Note: VLM configuration (--vlm-mode, --vlm-base-url) is not supported for the search profile.
Model Selection#
Specify a custom LLM model:
deployments/dev-profile.sh up -p search \
--llm llama-3.3-nemotron-super-49b-v1.5
Available LLM models: nvidia-nemotron-nano-9b-v2, nemotron-3-nano, llama-3.3-nemotron-super-49b-v1.5, gpt-oss-20b
Note: VLM model selection (--vlm) and custom VLM weights (--vlm-custom-weights) are not supported for the search profile.
Note
Only the default model nvidia-nemotron-nano-9b-v2 (LLM) has been verified on local and local_shared NIM modes.
Device Assignment#
Assign a specific GPU device for the LLM:
deployments/dev-profile.sh up -p search \
--llm-device-id 0
Note: --llm-device-id is not allowed if --llm-mode is remote. --vlm-device-id is not applicable for the search profile.
Dry Run#
To preview the deployment commands without executing them:
deployments/dev-profile.sh up -p search -d
Note: The -d or --dry-run flag is also available for the down command.
API Reference
Known Issues#
When setting a filter threshold for minimum cosine similarity, results with similarity scores equal to the threshold may be omitted.

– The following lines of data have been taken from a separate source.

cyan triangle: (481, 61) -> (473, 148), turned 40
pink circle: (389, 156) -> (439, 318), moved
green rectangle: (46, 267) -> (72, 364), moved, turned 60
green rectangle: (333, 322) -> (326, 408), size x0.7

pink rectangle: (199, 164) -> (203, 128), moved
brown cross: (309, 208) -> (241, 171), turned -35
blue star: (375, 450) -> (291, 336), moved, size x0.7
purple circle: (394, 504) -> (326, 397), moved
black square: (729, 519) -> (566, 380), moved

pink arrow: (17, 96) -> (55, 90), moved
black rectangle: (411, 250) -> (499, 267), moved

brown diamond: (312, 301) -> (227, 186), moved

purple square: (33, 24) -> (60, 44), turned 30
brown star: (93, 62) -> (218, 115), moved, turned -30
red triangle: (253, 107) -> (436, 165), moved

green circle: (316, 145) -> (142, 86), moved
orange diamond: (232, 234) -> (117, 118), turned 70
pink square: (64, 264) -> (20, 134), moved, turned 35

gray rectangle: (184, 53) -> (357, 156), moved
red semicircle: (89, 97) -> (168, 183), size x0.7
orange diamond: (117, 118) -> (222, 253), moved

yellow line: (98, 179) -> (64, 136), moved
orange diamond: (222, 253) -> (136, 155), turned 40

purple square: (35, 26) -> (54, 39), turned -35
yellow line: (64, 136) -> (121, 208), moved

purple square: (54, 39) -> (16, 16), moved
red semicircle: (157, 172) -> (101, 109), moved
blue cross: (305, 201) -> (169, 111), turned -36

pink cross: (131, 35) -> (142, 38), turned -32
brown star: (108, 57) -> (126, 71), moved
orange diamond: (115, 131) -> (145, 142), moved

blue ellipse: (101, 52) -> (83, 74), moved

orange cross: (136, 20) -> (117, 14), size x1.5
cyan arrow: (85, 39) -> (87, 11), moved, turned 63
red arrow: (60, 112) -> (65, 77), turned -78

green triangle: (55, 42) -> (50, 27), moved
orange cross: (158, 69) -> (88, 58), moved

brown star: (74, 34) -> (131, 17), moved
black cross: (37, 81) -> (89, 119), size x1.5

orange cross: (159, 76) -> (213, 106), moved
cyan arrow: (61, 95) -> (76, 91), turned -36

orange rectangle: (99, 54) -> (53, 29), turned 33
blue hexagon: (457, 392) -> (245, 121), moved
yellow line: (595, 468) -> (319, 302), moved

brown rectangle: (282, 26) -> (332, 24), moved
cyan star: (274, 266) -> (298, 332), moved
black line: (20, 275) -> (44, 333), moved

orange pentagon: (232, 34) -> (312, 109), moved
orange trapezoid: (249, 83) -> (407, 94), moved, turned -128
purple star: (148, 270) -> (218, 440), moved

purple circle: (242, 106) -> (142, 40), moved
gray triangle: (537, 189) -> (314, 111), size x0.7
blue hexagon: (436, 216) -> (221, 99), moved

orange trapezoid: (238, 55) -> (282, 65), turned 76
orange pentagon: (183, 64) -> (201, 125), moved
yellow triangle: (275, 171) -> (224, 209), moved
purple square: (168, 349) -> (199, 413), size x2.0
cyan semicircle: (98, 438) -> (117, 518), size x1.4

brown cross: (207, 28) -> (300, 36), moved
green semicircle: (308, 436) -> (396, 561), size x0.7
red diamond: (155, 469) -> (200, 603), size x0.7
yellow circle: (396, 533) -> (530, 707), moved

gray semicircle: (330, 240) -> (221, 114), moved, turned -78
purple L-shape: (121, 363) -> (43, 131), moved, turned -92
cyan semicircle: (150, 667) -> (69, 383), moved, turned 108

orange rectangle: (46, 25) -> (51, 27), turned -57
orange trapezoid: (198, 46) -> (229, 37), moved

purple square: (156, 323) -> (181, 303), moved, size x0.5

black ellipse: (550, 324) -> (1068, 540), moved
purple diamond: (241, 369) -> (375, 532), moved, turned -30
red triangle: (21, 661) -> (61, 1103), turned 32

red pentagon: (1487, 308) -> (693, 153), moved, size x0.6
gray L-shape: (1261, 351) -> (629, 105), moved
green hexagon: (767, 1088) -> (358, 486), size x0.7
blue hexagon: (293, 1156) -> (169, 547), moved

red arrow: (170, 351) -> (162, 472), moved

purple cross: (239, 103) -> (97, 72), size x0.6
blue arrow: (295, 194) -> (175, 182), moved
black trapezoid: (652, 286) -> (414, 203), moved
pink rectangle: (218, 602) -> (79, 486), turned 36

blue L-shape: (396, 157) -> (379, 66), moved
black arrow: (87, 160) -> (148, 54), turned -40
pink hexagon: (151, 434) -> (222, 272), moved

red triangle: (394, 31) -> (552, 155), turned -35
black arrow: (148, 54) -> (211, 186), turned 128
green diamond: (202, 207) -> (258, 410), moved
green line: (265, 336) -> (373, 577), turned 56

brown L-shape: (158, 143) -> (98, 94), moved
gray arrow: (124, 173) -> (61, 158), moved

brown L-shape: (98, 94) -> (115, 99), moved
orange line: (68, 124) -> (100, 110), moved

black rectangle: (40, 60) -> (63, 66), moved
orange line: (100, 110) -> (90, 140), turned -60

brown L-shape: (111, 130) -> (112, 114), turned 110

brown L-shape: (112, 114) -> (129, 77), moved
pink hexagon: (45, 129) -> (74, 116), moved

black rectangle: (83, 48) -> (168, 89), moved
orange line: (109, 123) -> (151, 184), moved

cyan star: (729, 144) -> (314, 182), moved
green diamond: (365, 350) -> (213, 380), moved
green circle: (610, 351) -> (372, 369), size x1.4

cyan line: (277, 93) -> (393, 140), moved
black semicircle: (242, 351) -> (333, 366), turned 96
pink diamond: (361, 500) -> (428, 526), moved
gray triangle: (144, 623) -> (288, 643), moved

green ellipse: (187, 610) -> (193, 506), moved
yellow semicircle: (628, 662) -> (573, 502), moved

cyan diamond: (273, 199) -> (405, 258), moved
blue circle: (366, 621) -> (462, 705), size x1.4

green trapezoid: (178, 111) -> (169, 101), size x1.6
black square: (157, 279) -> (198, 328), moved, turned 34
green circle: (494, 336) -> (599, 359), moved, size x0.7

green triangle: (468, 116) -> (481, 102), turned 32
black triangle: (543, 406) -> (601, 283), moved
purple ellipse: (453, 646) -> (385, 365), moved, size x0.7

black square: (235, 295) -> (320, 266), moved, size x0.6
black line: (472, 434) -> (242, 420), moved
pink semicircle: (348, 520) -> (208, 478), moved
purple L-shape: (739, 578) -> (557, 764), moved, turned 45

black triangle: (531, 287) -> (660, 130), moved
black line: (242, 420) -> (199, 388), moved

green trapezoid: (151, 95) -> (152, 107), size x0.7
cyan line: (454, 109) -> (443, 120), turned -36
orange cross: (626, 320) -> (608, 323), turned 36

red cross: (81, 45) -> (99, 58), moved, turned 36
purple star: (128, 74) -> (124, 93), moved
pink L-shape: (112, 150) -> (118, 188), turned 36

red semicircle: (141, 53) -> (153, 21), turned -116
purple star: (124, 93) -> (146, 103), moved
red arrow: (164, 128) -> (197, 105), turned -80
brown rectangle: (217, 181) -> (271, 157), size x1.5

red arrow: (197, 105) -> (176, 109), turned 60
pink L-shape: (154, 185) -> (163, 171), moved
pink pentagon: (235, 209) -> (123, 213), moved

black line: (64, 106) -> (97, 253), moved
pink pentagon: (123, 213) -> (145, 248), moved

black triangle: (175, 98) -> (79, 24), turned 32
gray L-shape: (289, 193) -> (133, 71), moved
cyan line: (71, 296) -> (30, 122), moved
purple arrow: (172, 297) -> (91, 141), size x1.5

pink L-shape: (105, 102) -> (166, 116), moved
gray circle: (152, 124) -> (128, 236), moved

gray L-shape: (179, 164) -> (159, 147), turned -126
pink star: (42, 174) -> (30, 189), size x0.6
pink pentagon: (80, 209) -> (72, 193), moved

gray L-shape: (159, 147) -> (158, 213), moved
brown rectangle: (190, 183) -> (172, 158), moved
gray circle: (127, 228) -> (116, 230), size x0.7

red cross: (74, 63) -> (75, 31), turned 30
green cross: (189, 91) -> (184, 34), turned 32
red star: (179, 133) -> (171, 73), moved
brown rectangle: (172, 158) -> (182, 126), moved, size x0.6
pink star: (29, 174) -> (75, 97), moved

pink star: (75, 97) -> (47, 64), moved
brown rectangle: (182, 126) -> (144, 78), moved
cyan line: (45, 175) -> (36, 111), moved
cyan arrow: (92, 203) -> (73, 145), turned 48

A race condition between RTVI-embed and LLM NIM during deployment can result in an unhealthy state for the RTVI-embed container. To resolve this:
Stop the LLM NIM.
Wait for RTVI-embed to become healthy.
Restart LLM NIM.
Queries with negative intent (e.g., “people without a yellow hat”) may return the same results as positive intent queries (e.g., “people with a yellow hat”).
Queries with a single word (e.g., “person”) may return no results.
The duration of video clips in search results may be longer than the displayed duration.
Some video clips in search results may not be relevant to the query.